To execute Extractor 2.0 in mass execution mode follow these steps:

  1. Go to the extraction process and press Execute.

  2. As an execution type choose Mass Execution.

    After this action, you should see Mass Execution parameters on the screen.

  3. Fill in the Job configuration. This section specifies the properties of background jobs that will be used for executing the tasks extracting each data portion.

    1. Maximum number of jobs: This parameter specifies the number of background jobs used for extraction.

    2. Application server: Optional input, specifying an application server executing the process. If left empty, the current application server will be used.

    3. Application server group: Optional input, specifying an application server group executing the process. If left empty, the current application server will be used.

    4. Keep alive: When checked, it makes sure that another background job will be opened in case some previous task ended up with an unexpected error. This way the parallelism level is kept on the specified level.
      We recommend you always keep this flag checked.

  4. After configuring the jobs, you need to select the Data portioning type. This parameter defines the logic used for data split into portions. Based on the selected value you can see various parameters selection relevant for the selected execution type. These will be described further.
    You can choose from the following data portioning types:

    1. Number of records

    2. Size in MB

    3. Time field

    4. Fiscal period

  5. Fill parameters required for selected data portioning logic.
    Description of relevant parameters is described in a separate section, describing particular portioning logic.

  6. Press Execute (F8).

In the case of SNP Glue™ Table Fetcher, only HANA native storage is supported. As for data split.
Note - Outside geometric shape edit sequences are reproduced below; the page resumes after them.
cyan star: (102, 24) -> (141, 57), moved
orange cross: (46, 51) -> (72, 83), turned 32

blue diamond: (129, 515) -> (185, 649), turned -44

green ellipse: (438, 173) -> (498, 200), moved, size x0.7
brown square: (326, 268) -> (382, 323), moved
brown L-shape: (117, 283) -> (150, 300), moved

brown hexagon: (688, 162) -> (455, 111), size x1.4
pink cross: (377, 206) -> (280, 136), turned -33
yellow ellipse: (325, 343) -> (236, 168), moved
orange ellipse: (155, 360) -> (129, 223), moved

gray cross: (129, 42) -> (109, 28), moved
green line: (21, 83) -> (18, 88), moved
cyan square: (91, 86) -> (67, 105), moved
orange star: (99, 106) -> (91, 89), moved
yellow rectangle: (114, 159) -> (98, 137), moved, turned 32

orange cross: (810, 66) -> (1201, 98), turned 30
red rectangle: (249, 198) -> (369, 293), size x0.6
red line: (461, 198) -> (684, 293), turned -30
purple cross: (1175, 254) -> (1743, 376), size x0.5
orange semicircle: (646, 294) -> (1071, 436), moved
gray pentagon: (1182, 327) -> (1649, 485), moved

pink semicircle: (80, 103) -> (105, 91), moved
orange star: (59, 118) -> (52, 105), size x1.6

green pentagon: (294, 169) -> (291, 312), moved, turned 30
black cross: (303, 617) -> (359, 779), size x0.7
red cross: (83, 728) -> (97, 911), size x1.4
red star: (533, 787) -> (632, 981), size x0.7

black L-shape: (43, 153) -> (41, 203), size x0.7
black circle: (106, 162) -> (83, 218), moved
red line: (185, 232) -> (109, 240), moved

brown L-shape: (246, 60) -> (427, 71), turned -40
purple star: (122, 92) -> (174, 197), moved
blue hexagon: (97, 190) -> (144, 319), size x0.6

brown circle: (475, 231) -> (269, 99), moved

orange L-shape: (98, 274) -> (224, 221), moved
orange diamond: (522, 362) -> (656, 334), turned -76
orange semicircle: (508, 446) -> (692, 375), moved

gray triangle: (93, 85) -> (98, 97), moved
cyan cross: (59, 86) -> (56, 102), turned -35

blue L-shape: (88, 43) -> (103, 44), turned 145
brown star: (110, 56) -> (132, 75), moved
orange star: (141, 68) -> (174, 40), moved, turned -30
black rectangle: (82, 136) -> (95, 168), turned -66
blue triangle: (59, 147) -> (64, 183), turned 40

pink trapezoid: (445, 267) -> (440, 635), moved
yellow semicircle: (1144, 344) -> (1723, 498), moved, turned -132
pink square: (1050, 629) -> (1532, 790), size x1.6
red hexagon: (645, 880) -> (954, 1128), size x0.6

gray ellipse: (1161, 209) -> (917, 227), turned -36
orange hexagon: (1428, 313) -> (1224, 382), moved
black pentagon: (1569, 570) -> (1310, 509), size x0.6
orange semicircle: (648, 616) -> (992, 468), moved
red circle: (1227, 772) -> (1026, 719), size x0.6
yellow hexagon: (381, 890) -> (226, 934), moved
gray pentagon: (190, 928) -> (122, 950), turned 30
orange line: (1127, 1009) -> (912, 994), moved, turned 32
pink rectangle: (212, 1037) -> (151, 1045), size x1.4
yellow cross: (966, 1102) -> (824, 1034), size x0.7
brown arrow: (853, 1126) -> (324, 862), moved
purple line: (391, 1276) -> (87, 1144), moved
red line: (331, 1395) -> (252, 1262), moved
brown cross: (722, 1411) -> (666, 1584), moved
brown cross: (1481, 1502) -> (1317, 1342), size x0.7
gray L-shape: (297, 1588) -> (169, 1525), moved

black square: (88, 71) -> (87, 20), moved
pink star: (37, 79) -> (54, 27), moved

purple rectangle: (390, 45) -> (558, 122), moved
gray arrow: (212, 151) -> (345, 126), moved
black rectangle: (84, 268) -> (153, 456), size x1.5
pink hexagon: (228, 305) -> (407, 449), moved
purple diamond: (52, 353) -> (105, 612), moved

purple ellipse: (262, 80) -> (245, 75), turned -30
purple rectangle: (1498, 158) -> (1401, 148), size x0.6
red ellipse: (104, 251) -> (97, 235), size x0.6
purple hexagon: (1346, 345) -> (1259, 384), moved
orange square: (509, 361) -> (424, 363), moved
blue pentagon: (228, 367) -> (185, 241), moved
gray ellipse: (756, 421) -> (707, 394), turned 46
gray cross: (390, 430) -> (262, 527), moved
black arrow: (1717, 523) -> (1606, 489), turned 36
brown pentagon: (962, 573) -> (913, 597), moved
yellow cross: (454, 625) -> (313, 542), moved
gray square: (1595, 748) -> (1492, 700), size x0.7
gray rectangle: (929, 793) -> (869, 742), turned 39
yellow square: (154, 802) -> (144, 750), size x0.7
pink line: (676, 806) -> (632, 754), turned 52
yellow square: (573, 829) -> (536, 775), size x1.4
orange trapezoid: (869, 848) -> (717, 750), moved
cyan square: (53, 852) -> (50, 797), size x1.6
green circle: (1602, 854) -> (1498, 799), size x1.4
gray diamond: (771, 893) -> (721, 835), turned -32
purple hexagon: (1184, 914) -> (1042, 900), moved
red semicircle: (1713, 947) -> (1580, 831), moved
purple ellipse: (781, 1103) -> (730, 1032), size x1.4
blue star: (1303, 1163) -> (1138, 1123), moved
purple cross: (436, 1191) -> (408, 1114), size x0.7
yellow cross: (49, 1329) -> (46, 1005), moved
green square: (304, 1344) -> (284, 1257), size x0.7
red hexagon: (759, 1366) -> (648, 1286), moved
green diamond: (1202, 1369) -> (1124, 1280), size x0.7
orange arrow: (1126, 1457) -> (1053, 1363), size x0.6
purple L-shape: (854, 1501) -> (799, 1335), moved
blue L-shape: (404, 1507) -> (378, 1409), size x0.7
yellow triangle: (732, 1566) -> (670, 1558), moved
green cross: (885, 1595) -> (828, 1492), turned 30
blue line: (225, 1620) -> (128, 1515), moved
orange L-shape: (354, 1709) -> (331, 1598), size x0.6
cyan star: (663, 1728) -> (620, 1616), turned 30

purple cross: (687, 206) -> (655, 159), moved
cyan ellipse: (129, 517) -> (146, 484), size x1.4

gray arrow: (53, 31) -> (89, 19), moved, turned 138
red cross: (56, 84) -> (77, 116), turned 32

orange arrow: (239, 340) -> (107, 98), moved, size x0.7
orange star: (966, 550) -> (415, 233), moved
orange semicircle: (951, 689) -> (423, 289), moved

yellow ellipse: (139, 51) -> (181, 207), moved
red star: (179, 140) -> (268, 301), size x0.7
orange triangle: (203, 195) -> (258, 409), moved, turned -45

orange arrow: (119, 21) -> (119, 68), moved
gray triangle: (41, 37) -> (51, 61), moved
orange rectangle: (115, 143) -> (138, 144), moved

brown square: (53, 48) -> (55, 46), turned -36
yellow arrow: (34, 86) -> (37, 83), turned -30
Split data based on the number of records and size in MB is supported.

Based on the portioning type, the split of the data might be a time-consuming operation. Therefore you have an option to choose Background execution also in mass execution mode. In the case of data portioning types number of records and size in MB, we recommend using Background execution.

Important note to selection handling:

After the data split, the mass execution functionality creates an additional selection that is designed to select only a particular data portion. However, this additional selection is just added to the existing selection (if specified) and does not remove the original selection.

Therefore, you should be careful when defining the mass execution because the particular selection can make the mass execution split ineffective.
E.g., when splitting data based on the calendar year and you will provide the range of years as the selection for the calendar year field, this selection will be present in each mass execution task. As a result, all data that matches your manually specified range or the range generated by mass execution will be selected by each task.

Therefore, we recommend you leave the selection of portioning field empty unless you are executing some specific case e.g., extraction of all data between 2010 and 2020 except the year 2012.

In case your existing selection will conflict with portioning parameters, a popup below will be displayed.

Split data based on the Number of records

This logic splits the source data based on the number of records comparing selected field values while trying to match the required row limit.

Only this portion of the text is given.